The government has neglected to recognize the Ainu as indigenous people for years because recognizing their indigeneity means coming to terms with Japanese history, in particular, the Japanese colonization of the Ainu people and their land. This recognition comes in conflict with Japan’s desires for control over the distribution of resources, as confronting Japan’s colonial history comes part and parcel with providing apologies, compensation, and other rights.

The United Nations Declaration of Rights of Indigenous Peoples (UNDRIP) was adopted in 2007 and it was publicly recognized in the eyes of international society that indigenous peoples around the world are entitled to indigenous rights.

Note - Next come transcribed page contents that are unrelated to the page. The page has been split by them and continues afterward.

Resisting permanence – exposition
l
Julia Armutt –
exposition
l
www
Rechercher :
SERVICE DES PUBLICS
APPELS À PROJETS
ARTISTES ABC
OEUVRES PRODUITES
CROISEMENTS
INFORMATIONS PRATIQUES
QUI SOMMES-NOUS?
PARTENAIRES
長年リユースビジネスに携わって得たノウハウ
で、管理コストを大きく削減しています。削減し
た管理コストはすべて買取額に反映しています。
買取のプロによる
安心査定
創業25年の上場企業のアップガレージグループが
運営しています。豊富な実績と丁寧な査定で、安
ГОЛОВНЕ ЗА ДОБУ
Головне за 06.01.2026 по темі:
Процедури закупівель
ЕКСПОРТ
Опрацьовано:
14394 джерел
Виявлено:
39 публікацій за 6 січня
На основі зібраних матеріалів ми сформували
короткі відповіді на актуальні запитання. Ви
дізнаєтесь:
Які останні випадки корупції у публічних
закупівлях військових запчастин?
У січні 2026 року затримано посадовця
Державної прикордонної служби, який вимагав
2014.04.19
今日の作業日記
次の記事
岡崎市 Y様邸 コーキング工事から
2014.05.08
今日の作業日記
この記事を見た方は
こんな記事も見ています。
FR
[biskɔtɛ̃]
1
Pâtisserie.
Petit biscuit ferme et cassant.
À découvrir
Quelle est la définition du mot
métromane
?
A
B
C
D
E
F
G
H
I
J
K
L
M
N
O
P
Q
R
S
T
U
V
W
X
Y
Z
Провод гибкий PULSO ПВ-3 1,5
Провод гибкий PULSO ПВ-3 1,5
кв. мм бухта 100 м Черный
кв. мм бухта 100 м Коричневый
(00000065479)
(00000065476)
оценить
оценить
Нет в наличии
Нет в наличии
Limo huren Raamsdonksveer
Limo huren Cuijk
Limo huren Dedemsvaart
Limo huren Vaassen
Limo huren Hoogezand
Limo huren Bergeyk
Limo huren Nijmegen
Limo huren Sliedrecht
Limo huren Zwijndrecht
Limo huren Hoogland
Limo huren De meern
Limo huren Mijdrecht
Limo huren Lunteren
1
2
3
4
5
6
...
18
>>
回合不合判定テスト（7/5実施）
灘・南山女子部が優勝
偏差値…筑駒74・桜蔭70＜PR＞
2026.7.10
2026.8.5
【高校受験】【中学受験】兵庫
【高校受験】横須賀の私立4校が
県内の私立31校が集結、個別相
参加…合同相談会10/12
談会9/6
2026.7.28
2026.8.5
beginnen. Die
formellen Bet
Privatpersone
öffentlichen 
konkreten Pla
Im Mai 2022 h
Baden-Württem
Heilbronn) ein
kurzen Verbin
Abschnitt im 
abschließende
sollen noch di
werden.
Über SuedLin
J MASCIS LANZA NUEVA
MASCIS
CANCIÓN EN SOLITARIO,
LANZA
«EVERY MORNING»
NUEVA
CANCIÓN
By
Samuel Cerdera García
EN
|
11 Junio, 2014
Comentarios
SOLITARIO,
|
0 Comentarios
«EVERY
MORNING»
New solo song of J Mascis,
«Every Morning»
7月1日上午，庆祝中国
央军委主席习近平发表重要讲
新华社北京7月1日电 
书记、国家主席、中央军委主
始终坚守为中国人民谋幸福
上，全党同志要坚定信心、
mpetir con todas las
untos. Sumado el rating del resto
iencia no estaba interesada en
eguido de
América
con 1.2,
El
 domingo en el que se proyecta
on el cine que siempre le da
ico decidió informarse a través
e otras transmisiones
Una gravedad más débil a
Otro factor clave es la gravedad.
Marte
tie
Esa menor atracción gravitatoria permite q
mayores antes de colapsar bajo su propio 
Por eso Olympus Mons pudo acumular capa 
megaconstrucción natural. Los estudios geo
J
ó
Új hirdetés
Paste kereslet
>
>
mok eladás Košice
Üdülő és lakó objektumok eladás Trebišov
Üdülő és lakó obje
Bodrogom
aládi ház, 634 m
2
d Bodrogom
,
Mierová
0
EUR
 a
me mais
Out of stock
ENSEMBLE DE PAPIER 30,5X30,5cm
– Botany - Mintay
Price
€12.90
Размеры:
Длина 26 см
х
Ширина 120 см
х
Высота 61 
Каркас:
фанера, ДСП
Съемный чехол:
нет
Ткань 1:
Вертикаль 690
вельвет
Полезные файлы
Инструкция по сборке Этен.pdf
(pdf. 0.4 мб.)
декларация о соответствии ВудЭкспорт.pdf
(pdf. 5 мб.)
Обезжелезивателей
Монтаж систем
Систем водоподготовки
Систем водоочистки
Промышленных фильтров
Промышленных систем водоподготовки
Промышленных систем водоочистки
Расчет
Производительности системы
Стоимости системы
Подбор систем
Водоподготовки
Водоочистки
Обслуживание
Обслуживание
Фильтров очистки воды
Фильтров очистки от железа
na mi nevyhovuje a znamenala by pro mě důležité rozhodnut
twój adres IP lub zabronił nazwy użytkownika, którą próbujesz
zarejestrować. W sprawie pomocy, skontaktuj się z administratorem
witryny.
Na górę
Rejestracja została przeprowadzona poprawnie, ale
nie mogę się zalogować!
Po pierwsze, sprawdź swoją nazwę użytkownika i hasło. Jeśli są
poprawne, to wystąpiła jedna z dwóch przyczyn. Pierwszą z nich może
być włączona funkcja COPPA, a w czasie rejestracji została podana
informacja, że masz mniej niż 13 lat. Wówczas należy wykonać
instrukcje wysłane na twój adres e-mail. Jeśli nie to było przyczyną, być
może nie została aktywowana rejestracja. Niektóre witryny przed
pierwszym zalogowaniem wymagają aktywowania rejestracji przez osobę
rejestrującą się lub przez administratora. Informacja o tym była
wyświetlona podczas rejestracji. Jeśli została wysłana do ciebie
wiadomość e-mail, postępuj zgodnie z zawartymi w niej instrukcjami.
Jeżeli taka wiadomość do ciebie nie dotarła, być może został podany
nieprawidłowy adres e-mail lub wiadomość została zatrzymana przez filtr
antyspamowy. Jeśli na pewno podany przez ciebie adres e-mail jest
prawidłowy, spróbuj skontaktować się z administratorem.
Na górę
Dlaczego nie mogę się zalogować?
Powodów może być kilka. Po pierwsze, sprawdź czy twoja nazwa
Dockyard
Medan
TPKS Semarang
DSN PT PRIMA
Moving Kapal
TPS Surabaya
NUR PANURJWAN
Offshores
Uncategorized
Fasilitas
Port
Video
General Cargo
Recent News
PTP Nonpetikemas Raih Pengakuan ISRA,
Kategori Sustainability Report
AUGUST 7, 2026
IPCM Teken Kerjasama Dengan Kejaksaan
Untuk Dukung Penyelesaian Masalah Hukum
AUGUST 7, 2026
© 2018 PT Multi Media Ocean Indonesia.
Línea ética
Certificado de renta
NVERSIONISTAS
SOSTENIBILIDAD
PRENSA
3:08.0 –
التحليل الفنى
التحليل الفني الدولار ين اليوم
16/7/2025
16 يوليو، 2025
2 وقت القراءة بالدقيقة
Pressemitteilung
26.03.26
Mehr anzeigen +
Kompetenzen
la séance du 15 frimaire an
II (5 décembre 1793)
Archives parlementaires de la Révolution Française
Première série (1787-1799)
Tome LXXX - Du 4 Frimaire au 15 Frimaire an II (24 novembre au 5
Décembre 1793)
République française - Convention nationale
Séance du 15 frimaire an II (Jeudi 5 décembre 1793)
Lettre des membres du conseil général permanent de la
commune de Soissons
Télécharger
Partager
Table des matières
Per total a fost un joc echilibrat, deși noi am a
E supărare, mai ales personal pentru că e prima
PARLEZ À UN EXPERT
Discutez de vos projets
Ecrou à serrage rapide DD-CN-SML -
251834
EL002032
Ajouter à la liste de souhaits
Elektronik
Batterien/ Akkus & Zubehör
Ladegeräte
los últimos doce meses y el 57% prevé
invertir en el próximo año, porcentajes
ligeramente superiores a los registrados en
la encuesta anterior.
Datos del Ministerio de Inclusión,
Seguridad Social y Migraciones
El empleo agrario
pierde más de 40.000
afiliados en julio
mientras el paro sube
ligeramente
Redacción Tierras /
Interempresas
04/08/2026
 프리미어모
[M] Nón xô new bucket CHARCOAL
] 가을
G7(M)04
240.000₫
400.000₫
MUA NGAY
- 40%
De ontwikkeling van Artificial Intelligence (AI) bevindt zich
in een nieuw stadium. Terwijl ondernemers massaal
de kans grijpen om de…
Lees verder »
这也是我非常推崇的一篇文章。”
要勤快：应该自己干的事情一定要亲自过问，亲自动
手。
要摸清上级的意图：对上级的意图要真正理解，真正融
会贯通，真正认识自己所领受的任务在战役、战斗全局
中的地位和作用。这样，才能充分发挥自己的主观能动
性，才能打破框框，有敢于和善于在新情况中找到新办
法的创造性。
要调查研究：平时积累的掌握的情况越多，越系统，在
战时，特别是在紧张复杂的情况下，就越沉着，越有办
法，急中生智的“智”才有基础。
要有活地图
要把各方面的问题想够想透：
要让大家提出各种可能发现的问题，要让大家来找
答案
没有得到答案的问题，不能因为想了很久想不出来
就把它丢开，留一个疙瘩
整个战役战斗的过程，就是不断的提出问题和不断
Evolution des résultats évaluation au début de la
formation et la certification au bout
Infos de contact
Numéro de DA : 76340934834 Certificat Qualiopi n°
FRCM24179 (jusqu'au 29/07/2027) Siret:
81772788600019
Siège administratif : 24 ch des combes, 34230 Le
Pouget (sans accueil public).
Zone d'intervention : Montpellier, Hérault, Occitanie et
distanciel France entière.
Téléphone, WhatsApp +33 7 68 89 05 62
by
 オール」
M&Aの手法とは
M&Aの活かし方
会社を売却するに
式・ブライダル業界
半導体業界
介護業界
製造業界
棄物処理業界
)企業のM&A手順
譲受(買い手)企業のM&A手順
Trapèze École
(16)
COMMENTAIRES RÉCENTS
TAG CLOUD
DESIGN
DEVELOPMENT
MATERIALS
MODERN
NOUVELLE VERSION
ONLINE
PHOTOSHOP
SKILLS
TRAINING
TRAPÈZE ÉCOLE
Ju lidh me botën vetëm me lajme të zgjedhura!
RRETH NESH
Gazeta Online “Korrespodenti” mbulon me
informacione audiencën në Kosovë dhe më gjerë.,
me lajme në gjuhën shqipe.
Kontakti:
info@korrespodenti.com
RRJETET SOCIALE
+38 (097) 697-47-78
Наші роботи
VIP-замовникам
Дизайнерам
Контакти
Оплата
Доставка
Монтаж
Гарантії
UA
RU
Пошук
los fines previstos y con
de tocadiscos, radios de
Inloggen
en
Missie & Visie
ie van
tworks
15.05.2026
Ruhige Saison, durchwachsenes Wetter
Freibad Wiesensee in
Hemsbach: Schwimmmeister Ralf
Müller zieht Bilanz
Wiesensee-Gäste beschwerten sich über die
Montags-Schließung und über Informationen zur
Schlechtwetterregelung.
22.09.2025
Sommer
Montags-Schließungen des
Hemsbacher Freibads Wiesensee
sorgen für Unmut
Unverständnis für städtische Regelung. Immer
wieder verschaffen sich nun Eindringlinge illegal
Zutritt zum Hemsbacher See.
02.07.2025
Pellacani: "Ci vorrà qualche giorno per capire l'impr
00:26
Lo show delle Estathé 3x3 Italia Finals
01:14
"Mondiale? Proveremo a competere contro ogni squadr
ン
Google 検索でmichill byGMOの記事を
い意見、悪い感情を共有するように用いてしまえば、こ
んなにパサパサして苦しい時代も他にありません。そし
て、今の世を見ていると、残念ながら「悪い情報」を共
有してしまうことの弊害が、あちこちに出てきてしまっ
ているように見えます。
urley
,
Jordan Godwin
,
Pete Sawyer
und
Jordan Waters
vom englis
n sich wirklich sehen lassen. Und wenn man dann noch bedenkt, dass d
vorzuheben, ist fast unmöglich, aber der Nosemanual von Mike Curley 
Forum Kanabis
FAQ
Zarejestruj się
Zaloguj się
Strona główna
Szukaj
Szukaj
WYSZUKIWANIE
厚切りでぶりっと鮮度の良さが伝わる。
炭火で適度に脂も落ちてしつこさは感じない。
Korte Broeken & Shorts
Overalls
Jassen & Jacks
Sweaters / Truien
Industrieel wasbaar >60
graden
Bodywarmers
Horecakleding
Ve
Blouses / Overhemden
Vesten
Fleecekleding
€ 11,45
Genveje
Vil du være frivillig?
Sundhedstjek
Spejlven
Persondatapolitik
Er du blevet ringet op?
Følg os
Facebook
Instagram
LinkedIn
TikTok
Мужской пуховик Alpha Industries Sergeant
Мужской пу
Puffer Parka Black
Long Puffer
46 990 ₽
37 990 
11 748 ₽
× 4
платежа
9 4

The declaration marks a breakthrough since Columbus’ colonization of the Americas- a global trend to revitalize collective indigenous rights.

In accordance with these international trends and pressures, the Japanese government recognized the Ainu people as indigenous people last year. The government has created a consultative body on Ainu issues and is in the midst of drafting new policies. However, their report is by no means satisfactory; although some constructive suggestions have been made, the report does not discuss the need for an apology and compensation for Ainu people.

Before discusisng each policy recommendation, we have to ask why Wajin have the right to decide the future of the Ainu people. In the consultative body on Ainu policy that met this year, there was only representative. If Ainu people are restricted from make decisions about their issues by themselves, if we look away from the issue of self-determination, then can we really assure the true revitilization of their rights?